» Goal of the exercise: Return exactly the span of lines in the following data that opens with the line containing "В Угринові нетверезий водій" and closes with the line containing "Packung (25 Stück)". Include nothing else.

(Dataset entries)
--------
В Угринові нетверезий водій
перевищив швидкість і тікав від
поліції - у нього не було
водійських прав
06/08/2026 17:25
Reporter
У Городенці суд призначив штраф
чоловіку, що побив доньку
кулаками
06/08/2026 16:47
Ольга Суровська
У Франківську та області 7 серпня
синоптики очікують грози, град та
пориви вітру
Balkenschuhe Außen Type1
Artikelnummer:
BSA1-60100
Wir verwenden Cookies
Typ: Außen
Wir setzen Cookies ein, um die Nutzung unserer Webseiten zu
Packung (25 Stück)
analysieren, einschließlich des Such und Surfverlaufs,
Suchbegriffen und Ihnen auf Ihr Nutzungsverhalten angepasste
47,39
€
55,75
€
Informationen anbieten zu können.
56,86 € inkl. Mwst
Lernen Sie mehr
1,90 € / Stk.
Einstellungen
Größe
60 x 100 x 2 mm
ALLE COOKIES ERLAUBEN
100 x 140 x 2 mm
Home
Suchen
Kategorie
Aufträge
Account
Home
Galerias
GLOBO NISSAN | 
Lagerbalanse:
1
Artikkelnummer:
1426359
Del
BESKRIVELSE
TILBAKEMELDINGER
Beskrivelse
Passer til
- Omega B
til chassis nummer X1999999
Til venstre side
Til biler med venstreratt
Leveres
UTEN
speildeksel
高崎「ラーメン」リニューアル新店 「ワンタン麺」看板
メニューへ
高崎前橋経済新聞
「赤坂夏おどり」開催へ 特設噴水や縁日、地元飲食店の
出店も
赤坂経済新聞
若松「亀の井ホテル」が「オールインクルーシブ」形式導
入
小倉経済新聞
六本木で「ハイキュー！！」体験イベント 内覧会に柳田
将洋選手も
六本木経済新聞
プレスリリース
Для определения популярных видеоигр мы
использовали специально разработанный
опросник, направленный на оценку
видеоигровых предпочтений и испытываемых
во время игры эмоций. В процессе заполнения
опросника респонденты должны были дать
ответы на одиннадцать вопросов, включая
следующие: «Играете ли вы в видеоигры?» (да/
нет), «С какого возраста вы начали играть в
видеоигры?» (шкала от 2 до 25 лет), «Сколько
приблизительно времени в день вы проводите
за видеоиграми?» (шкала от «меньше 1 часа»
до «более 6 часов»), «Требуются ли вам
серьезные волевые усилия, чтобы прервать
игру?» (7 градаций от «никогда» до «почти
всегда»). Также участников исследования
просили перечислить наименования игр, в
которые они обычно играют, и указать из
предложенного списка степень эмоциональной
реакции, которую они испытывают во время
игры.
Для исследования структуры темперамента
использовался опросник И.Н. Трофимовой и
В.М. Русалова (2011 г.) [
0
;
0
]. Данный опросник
--------
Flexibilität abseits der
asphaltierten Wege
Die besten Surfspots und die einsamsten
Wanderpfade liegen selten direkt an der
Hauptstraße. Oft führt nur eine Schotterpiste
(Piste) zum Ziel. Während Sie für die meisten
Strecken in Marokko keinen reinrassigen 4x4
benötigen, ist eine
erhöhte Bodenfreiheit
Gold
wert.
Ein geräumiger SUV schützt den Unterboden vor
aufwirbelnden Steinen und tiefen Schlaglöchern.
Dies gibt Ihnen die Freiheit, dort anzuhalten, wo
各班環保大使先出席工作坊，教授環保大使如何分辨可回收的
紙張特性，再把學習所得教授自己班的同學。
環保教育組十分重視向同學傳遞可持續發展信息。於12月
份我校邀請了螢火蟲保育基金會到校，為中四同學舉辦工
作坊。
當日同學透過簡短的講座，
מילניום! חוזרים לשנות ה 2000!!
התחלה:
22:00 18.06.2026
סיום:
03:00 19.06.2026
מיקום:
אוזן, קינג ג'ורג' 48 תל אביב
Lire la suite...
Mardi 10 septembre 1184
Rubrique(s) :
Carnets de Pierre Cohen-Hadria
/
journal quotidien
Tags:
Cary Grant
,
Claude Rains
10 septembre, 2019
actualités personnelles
--------
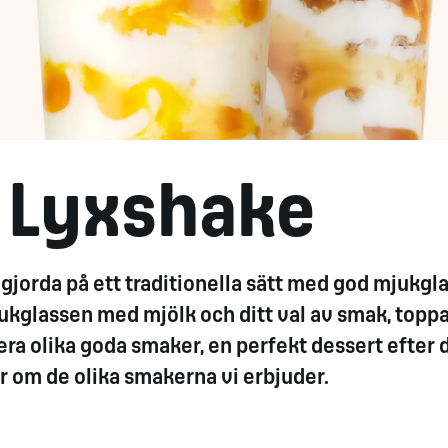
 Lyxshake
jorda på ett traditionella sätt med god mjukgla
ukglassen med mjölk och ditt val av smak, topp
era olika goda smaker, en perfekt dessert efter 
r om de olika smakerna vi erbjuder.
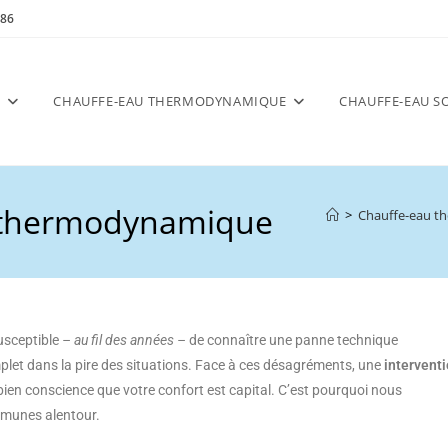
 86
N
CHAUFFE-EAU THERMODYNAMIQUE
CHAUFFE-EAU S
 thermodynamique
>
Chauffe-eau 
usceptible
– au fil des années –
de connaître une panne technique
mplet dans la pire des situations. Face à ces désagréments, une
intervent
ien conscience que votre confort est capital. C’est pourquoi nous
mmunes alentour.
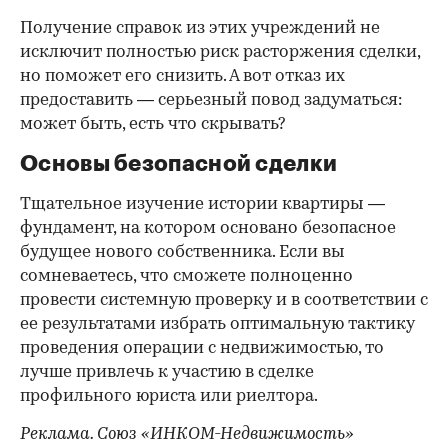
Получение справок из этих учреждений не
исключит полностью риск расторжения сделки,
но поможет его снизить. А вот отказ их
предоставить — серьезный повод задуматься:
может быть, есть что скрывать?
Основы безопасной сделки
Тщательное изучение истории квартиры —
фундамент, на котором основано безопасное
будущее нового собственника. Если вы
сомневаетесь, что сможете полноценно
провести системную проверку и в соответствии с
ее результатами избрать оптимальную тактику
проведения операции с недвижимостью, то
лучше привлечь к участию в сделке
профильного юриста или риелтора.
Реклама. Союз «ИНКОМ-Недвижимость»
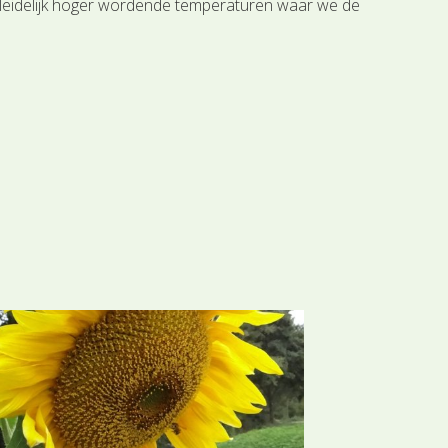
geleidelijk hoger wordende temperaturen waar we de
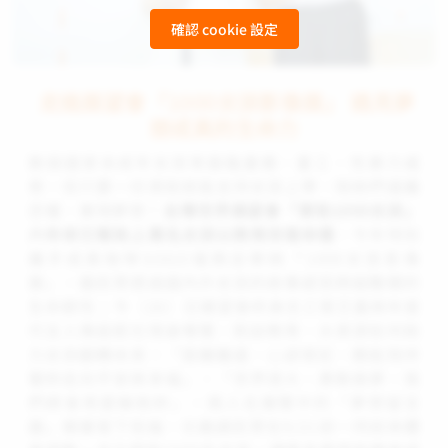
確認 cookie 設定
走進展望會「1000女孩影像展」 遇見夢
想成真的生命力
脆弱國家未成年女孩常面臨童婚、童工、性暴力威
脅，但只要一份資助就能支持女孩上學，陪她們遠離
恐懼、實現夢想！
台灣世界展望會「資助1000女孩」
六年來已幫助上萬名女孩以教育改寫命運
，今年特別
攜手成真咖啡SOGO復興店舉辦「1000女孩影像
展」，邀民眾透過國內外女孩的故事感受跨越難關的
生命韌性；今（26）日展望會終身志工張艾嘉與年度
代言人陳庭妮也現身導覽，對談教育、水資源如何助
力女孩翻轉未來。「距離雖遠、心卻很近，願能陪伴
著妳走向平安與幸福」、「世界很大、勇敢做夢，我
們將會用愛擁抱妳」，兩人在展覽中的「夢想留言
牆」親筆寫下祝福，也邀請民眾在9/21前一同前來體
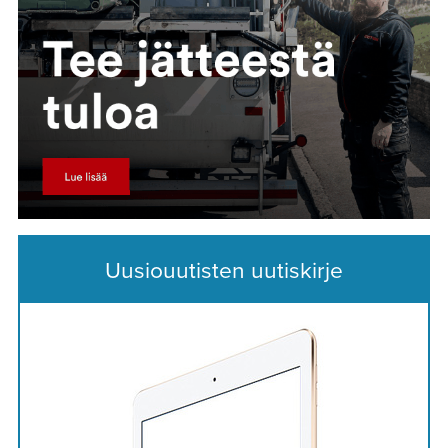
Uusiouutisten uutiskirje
--------
» Response:
В Угринові нетверезий водій
перевищив швидкість і тікав від
поліції - у нього не було
водійських прав
06/08/2026 17:25
Reporter
У Городенці суд призначив штраф
чоловіку, що побив доньку
кулаками
06/08/2026 16:47
Ольга Суровська
У Франківську та області 7 серпня
синоптики очікують грози, град та
пориви вітру
Balkenschuhe Außen Type1
Artikelnummer:
BSA1-60100
Wir verwenden Cookies
Typ: Außen
Wir setzen Cookies ein, um die Nutzung unserer Webseiten zu
Packung (25 Stück)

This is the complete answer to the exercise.